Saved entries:

= = = =

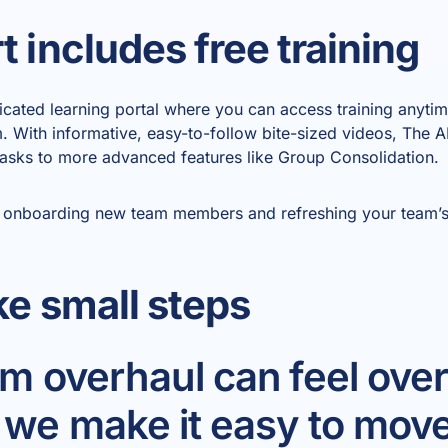
 includes free training
icated learning portal where you can access training anyt
rm. With informative, easy-to-follow bite-sized videos, The
asks to more advanced features like Group Consolidation.
for onboarding new team members and refreshing your tea
ke small steps
tem overhaul can feel ov
 we make it easy to move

= = = =

The expected output is every entry, retyped exactly, with all pictures removed.

> PROBLEM SOLUTION:
 includes free training
icated learning portal where you can access training anyt
rm. With informative, easy-to-follow bite-sized videos, The
asks to more advanced features like Group Consolidation.
for onboarding new team members and refreshing your tea
ke small steps
tem overhaul can feel ov
 we make it easy to move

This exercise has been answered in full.